The Douglas fir buildings are stationed on floating platforms and have metal roofs topped with solar panels. An onboard reservoir stores pumped lake water for the toilets' water supply, and the low-flow toilets empty into a holding tank.

Lake Elsinore isn't the only recreation destination taking advantage of solar power for restroom facilities. New York beaches in Coney Island, Staten Island, and the Rockaways are getting prefabricated bathrooms with solar panels and skylights to replace facilities destroyed or damaged by Hurricane Sandy. And solar is used to power electrical systems or heat shower water at beaches and campgrounds across America, from Sanibel, Florida to Huntington Beach, California. (The first solar-powered public restroom, according to reports, was a $21,000 Colonial-style facility that opened in Narragansett, Rhode Island in 1979.)
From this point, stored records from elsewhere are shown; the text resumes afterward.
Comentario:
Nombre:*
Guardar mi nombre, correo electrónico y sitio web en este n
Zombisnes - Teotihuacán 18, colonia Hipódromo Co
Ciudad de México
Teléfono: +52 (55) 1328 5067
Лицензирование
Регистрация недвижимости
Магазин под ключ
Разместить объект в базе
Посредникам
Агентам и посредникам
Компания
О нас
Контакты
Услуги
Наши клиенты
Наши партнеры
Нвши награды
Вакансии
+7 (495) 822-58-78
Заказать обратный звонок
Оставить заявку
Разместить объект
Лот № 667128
Solar power is even transforming the humble port-a-pottie. Several companies offer rentals of solar-powered temporary toilet stalls—many of them billed as "luxury" facilities thanks to the capability of solar power to heat the water and light the restroom.
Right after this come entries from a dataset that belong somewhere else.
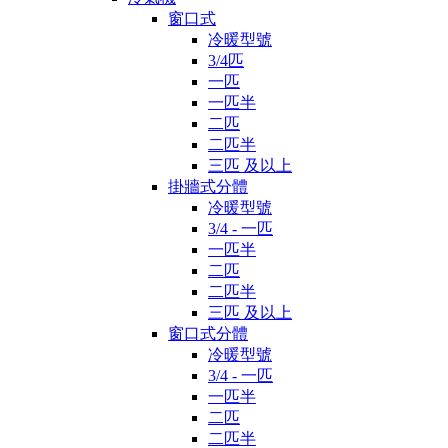
窗口式
冷暖型號
3/4匹
一匹
一匹半
二匹
二匹半
三匹 及以上
掛牆式分體
冷暖型號
3/4 - 一匹
一匹半
二匹
二匹半
三匹 及以上
窗口式分體
冷暖型號
3/4 - 一匹
一匹半
二匹
二匹半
But solar's use in toilets can also be practical. Last year, a group from California Institute of Technology (Caltech) took the $100,000 first prize in the Reinvent the Toilet Challenge sponsored by the Bill & Melinda Gates Foundation. The purpose of the contest was to find new ways to build toilets that would work in developing nations, where defecation out in the open leads to severe sanitation and health problems. Caltech's winning idea was a solar-powered bathroom that uses the energy produced by the sun to power an electrochemical reactor that converts human waste into hydrogen gas. That gas, in turn, is stored in fuel cells and used as a backup energy supply for the bathroom.